Vegan and Gluten Free (recipe below)
Cooking with plants has a lot to do with “listening”. It really feels like the plants talk to me and tell me how to cook with them without communicating via words!
When I cook, I often feel like I’m being led by my ingredients without knowing in advance where we’re going. I’m usually delightfully surprised when we get there.
I believe it was the choice to go vegan, which I made in 2011, that changed my entire culinary life by catalyzing within me this “listening” to an inner-guidance. With that, I have also continued to feel a more vibrant enthusiasm for discovering creative ways of cooking and non-cooking.
In short, by committing to plants for my nutrition, I’ve become a better creator in the kitchen! I enjoy preparing meals so much more than ever and I feel a far deeper connection to my food and the environment.
I suppose the interference to a natural flow of intuition has been removed by the shift in my diet and my intentions. That said: I’m always learning! I love trying new recipes, learning about ingredients, and adapting as needed.
When I first got to Boulder, I totally failed at vegan baking. People said it was a matter of adjusting to the altitude in the Rockies compared to where I was coming from, which was basically sea level on the East Coast. I don’t know. Either way, I kept trying and after 3 years, I am finally baking goods that I enjoy. I am not an expert baker. Like everything, I’m experimenting more often than not and looking for leads from different recipes online – then trying to adapt them to the available ingredients and learn something along the way. That is the case with this recipe. I was wondering why similar recipes called for both Baking Soda & Baking Powder. Here is a helpful discussion on the distinction between Baking Soda & Baking Powder and why both can be used together.
In this recipe, I enjoy the moist and crunchy texture and well-balanced flavors of the bread and muffins but it may change next time.

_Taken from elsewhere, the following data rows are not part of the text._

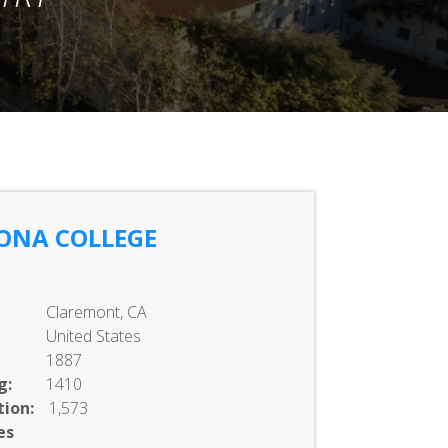
ONA COLLEGE
Claremont, CA
United States
1887
g:
1410
ion:
1,573
es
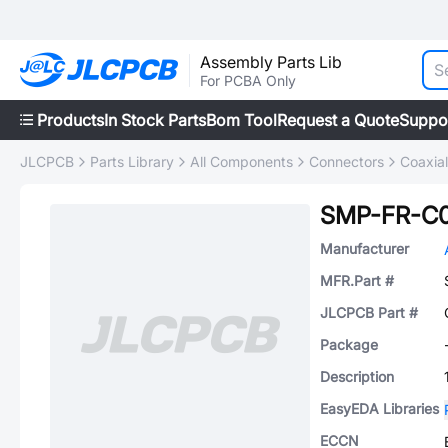
Assembly Parts Lib
For PCBA Only
Products
In Stock Parts
Bom Tool
Request a Quote
Suppo
JLCPCB
Parts Library
All Components
Connectors
Coaxia
SMP-FR-C
Manufacturer
MFR.Part #
JLCPCB Part #
Package
Description
EasyEDA Libraries
ECCN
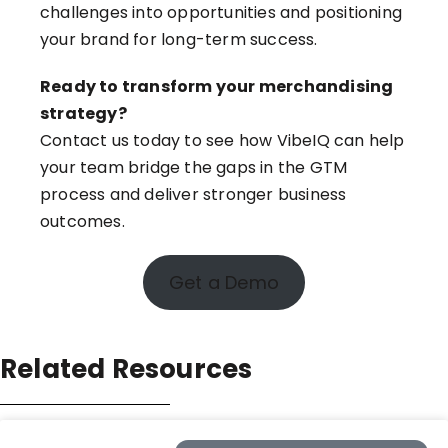
challenges into opportunities and positioning
your brand for long-term success.
Ready to transform your merchandising
strategy?
Contact us today to see how VibeIQ
can help
your team bridge the gaps in the GTM
process and deliver stronger business
outcomes.
Get a Demo
Related Resources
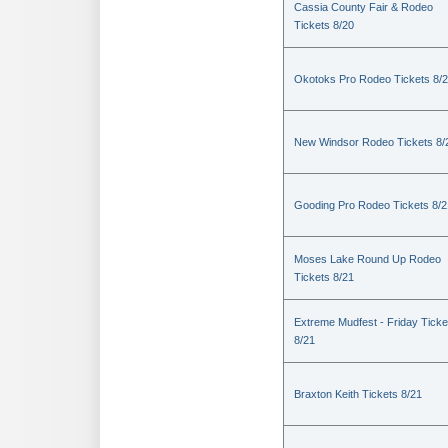
Cassia County Fair & Rodeo
Tickets 8/20
Okotoks Pro Rodeo Tickets 8/
New Windsor Rodeo Tickets 8/
Gooding Pro Rodeo Tickets 8/2
Moses Lake Round Up Rodeo
Tickets 8/21
Extreme Mudfest - Friday Ticke
8/21
Braxton Keith Tickets 8/21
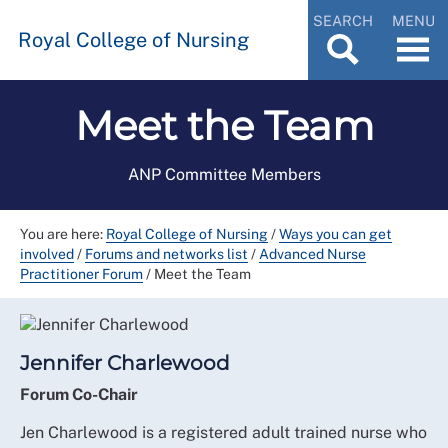
SEARCH
MENU
Royal College of Nursing
Meet the Team
ANP Committee Members
You are here:
Royal College of Nursing
/
Ways you can get
involved
/
Forums and networks list
/
Advanced Nurse
Practitioner Forum
/
Meet the Team
Jennifer Charlewood
Forum Co-Chair
Jen Charlewood is a registered adult trained nurse who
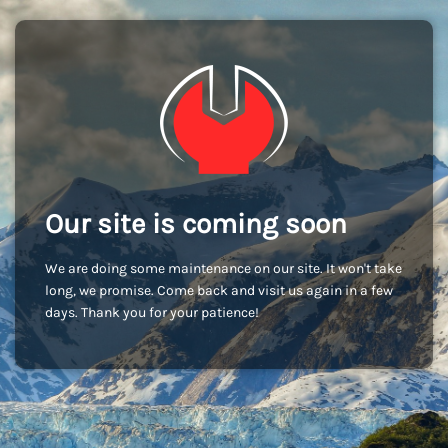
Our site is coming soon
We are doing some maintenance on our site. It won't take
long, we promise. Come back and visit us again in a few
days. Thank you for your patience!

Time and place make a difference.
There is also one thing I forgot here and missed after my first bite: raisins!
I just forgot to add raisins and would definitely recommend doing so if you are going forth from here.

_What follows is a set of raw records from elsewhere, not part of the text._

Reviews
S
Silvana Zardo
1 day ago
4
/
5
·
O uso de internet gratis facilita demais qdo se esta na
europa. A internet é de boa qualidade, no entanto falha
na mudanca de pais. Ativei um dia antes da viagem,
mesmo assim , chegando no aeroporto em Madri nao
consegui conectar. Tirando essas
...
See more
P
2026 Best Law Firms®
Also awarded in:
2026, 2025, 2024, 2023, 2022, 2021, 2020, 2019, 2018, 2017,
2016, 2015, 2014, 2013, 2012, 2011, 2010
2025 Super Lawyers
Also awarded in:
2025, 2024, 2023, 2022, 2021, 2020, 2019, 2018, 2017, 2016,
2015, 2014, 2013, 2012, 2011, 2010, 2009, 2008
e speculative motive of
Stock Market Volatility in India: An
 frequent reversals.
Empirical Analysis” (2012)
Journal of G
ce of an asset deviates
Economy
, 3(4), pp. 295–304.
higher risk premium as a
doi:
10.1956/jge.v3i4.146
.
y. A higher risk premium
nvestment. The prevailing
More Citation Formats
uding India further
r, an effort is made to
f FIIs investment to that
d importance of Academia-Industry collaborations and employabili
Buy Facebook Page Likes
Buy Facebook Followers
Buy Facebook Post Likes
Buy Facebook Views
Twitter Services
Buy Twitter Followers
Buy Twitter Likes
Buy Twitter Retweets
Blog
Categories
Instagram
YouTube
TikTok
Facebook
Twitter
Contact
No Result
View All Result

Lastly, another shout out to my neighbors who handed me the zucchini in this bread and these muffins directly from their garden. I returned to them with a share of the goods.
Zucchini Bread & Flower Power Muffins
Vegan and Gluten Free Recipe
(makes one 9″ loaf and six 3″ muffins)
1 cup Gluten Free Flour (I used the King Arthur brand which blends White & Brown Rice, Whole Sorghum, Potato, Tapioca, Xantham Gum, Vitamins and Minerals)
1 cup Buckwheat Flour
1 cup Chickpea Flour
2 teaspoons Baking Soda
2 teaspoons Baking Powder
2 tablespoons White Wine Vinegar
1 tablespoon Flaxseeds
2 tablespoons Water
1/2 cup Raw Agave
1/4 cup Safflower Oil
1 tablespoon Salt
1 cup fresh Applesauce (I made a homemade applesauce with locally picked green “paradise apples” blended with cinnamon, fresh lime juice, a little water, and a dash of raw agave to taste)
3/4 cup chopped Walnuts
1.5 cups grated and chopped Zucchini
The bread top:
Fresh fruit jam (I used raspberry jam) and/or Vegan butter (I’m currently loving Oat butter)
The muffin top:
Freshly picked Nasturtium flowers (or any edible flowers)
What I forgot and would add next time:
1 cup of soaked Raisins
Pre-heat oven to 350-400 degrees Fahrenheit. Line 6 cup muffin pan and 9″ bread pan with a little oil. Mix your base together in a big bowl. Gradually, add the body to the base then pour all into pans. Bake for 30-45 min. Check-in with a toothpick to determine the precise time (when the toothpick can be removed without any sticky batter). Muffins and bread turn dark gold. When ready, remove from oven and let cool. Top muffins with fresh flowers. Top bread with vegan butter and/or jam. Taste. Enjoy and share!